Why We Marvel At Majolica

Majolica is a magical little genre of mispronounced collectible that has been around for centuries. Learning about it and starting your own collection is relatively simple. But what exactly is it? What is it worth? And why should we appreciate antique and period Majolica over lackluster contemporary ceramics under the unsavory guise of Majolica.


Majolica is tin glazed pottery decorated in metallic oxides to an unfired glaze creating a vibrant palette of brilliant colors. Originating in Europe, and dispersed through centuries-old Moorish trade routes tethering Spain to Italy, the artform evolved from Medieval lead glaze wares. Most of Majolica we see and refer to today is of the Victorian era when English makers became obsessed with the art due to the 1851 Great Exposition in London where the new simplified process wares also deemed Majolica were quite celebrated. Renowned manufacturers including Minton, Wedgwood, and George Jones all raced to create forms for a hungry market. But the question still beckons, how can one know the difference?

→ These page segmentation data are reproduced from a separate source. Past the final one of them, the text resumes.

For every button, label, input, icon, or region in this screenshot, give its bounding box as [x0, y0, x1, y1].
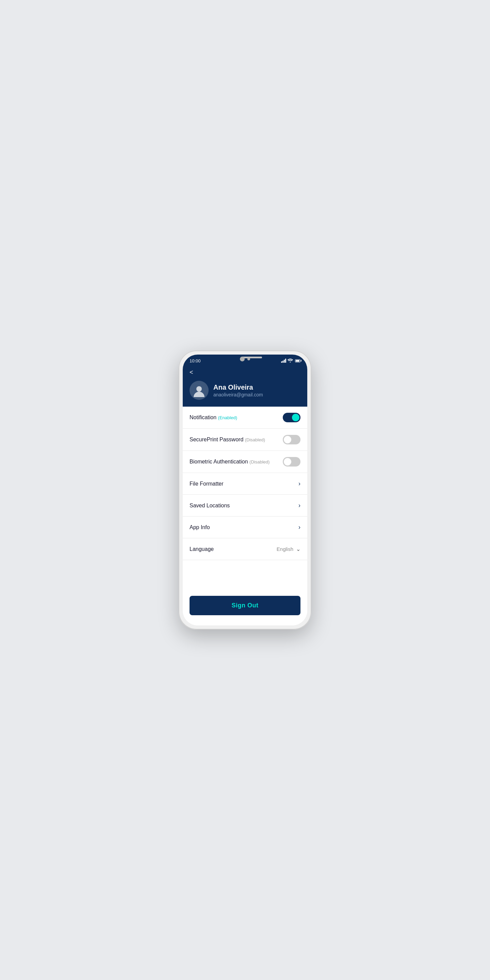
sign-out-button[interactable]: Sign Out [189, 596, 301, 615]
secure-print-toggle[interactable] [283, 435, 301, 444]
user-info: Ana Oliveira anaoliveira@gmail.com [189, 381, 301, 400]
notification-label: Notification (Enabled) [189, 414, 237, 421]
status-icons [281, 358, 301, 363]
back-button[interactable]: < [189, 369, 193, 376]
spacer [183, 560, 307, 574]
sign-out-area: Sign Out [183, 589, 307, 625]
saved-locations-setting[interactable]: Saved Locations › [183, 495, 307, 517]
app-info-setting[interactable]: App Info › [183, 517, 307, 538]
biometric-setting[interactable]: Biometric Authentication (Disabled) [183, 451, 307, 473]
notification-setting[interactable]: Notification (Enabled) [183, 407, 307, 429]
user-email: anaoliveira@gmail.com [213, 392, 263, 398]
profile-header: < Ana Oliveira anaoliveira@gmail.com [183, 366, 307, 407]
secure-print-status: (Disabled) [245, 437, 265, 442]
biometric-toggle[interactable] [283, 457, 301, 466]
language-chevron-down-icon[interactable]: ⌄ [296, 546, 301, 552]
language-label: Language [189, 546, 214, 552]
front-sensor [247, 358, 250, 360]
app-info-label: App Info [189, 524, 210, 530]
biometric-label: Biometric Authentication (Disabled) [189, 459, 269, 465]
user-details: Ana Oliveira anaoliveira@gmail.com [213, 383, 263, 398]
language-right: English ⌄ [277, 546, 301, 552]
saved-locations-chevron-icon: › [298, 502, 301, 509]
notification-toggle[interactable] [283, 413, 301, 422]
notification-toggle-knob [292, 414, 299, 421]
language-value: English [277, 546, 293, 552]
camera-area [240, 356, 250, 361]
notification-status: (Enabled) [218, 415, 237, 420]
secure-print-setting[interactable]: SecurePrint Password (Disabled) [183, 429, 307, 451]
app-info-chevron-icon: › [298, 524, 301, 531]
signal-icon [281, 359, 286, 363]
avatar [189, 381, 208, 400]
user-name: Ana Oliveira [213, 383, 263, 391]
svg-point-0 [196, 386, 202, 392]
file-formatter-setting[interactable]: File Formatter › [183, 473, 307, 495]
phone-screen: 10:00 [183, 355, 307, 625]
status-time: 10:00 [189, 358, 201, 363]
secure-print-toggle-knob [284, 436, 291, 443]
language-setting[interactable]: Language English ⌄ [183, 538, 307, 560]
battery-icon [295, 360, 301, 363]
settings-list: Notification (Enabled) SecurePrint Passw… [183, 407, 307, 589]
biometric-toggle-knob [284, 458, 291, 466]
secure-print-label: SecurePrint Password (Disabled) [189, 437, 265, 443]
phone-frame: 10:00 [179, 350, 311, 630]
biometric-status: (Disabled) [250, 460, 269, 465]
wifi-icon [288, 358, 293, 363]
camera-lens [240, 356, 245, 361]
file-formatter-chevron-icon: › [298, 480, 301, 487]
saved-locations-label: Saved Locations [189, 503, 230, 509]
file-formatter-label: File Formatter [189, 481, 224, 487]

As with most circumstances in life, experience is crucial to understanding. Visiting museums, local galleries, antique shops, or finding collectors online so that one may view and literally handle the objects is key. In the arts world we are so hyper obsessed with visuals, but touch is one of the most important factors in determining quality. The first thing any amateur observer will note in dealing with period vs. Victorian era vs. modern reproduction ceramics is the that the newer works are almost undoubtedly extremely inferior. Whether judging the color, crispness of the molded forms, weight, precision in paint application, the inevitably of an “ahhhh” factor should occur. Understanding the aesthetics, trends, and techniques of design periods will assist with identification. Eventually, after viewing and understanding multiple pieces, the ease of examination will accelerate, and identification can become second nature.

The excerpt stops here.